# How to solve for probability given density function

1. Feb 4, 2012

### eric.mercer92

1. The problem statement, all variables and given/known data
The probability density function of a random variable y is:
f(y) = 100ye$^{-10y}$, if y>0
f(y) = 0 otherwise

What is the probability that 45y <= 10?

2. Relevant equations
E(y) = ∫yf(y)dy
Var(y) = ∫(y-E(y))f(y)dy

3. The attempt at a solution
I solved for the expected value of y and got E(y) = 0.2
I then got Var(y) = 0.02
I don't think this is a normal distribution because the PDF is not a normal
PDF. I don't know how to solve for the probability of 45y <= 10

Any help will be greatly appreciated!
1. The problem statement, all variables and given/known data

2. Relevant equations

3. The attempt at a solution

2. Feb 4, 2012

### 4570562

Not quite sure, but maybe you do ∫f(y) dy from 0 to 10/45?

3. Feb 4, 2012

### eric.mercer92

I thought about that, but it just didn't seem right, after all, if one of the y's is over 10/45, the other y's can be less than that to make up for it.

4. Feb 4, 2012

### Curious3141

You shouldn't be worrying about what sort of distribution this represents. You're already given a pdf. Compute the cdf (cumulative distribution function). If the pdf is $f(y)$, the cdf is $\int_{-\infty}^y f(y)dy$. Remember that from -∞ to 0, f(y) = 0, so break it up into two integrals, one from -∞ to 0 (which vanishes), and the other from 0 to y.

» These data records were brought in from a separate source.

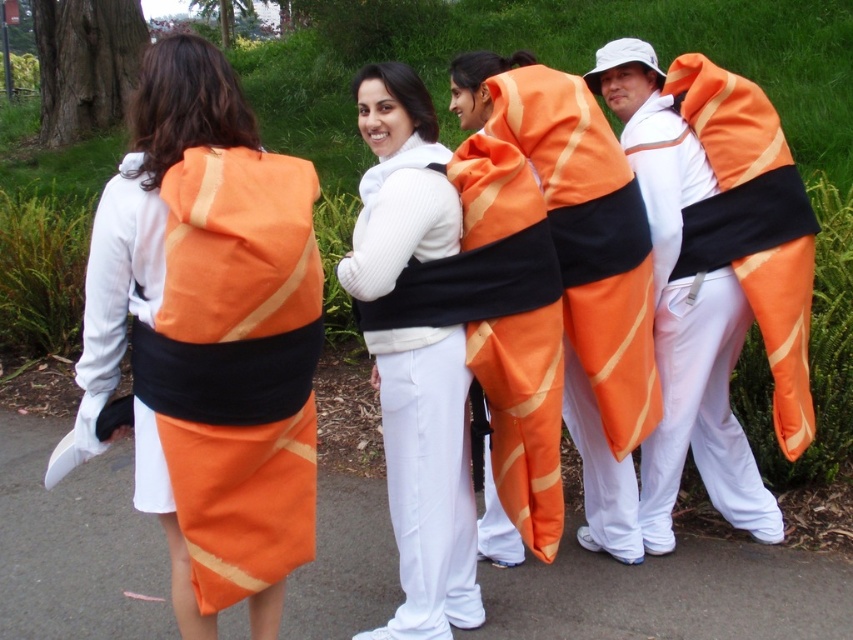 Question: Where is matte white sweater at center located in relation to matte orange sushi roll at center in the image?

Choices:
 (A) left
 (B) right

Answer: (A)

Question: Which object is the farthest from the matte orange kimono at center?

Choices:
 (A) matte orange sushi roll at center
 (B) matte white sweater at center

Answer: (A)

Question: Can you confirm if matte orange fabric sushi roll at back is wider than matte white sweater at center?

Choices:
 (A) yes
 (B) no

Answer: (A)

Question: Based on their relative distances, which object is farther from the matte orange sushi roll at center?

Choices:
 (A) matte white sweater at center
 (B) matte orange kimono at center
 (C) matte orange fabric sushi roll at back

Answer: (C)

Question: Which point appears farthest from the camera in this image?

Choices:
 (A) (427, 179)
 (B) (706, 253)
 (C) (486, 545)

Answer: (C)

Question: Considering the relative positions of matte white sweater at center and matte orange sushi roll at center in the image provided, where is matte white sweater at center located with respect to matte orange sushi roll at center?

Choices:
 (A) right
 (B) left

Answer: (B) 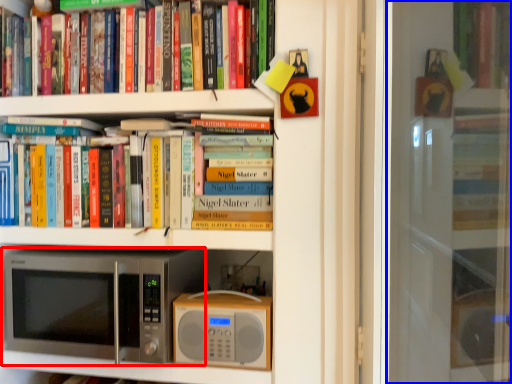 Question: Which object is closer to the camera taking this photo, microwave oven (highlighted by a red box) or screen door (highlighted by a blue box)?

Choices:
 (A) microwave oven
 (B) screen door

Answer: (B) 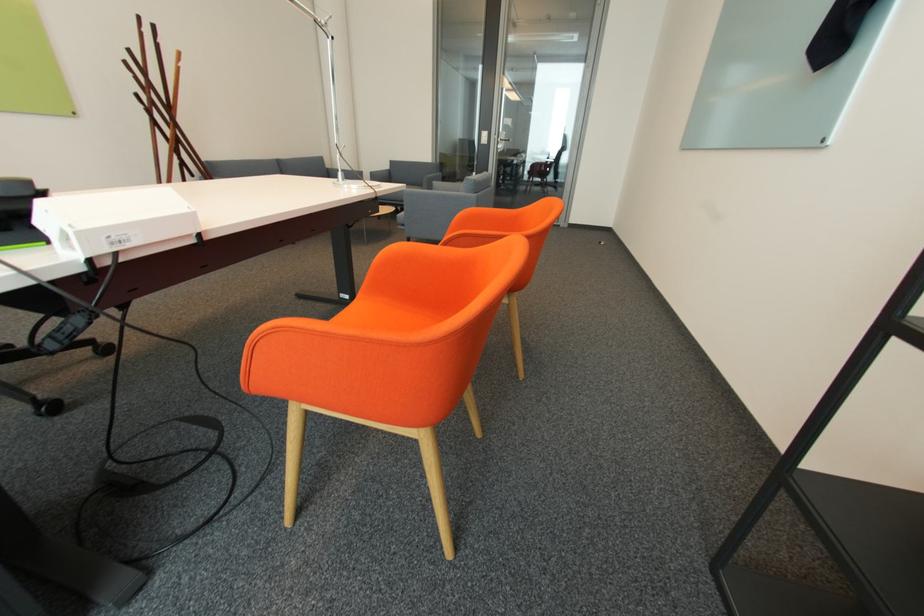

Do the integration by parts and work out the definite integral in terms of y. Then it's as simple as substituting y = 10/45 into that.

The answer I get lies between 0.6 and 0.7, if you wish to check yours.

5. Feb 4, 2012

### eric.mercer92

Ahh yes, I see, thank you very much. I got the same answer.
Thanks again!

6. Feb 4, 2012

No problemo.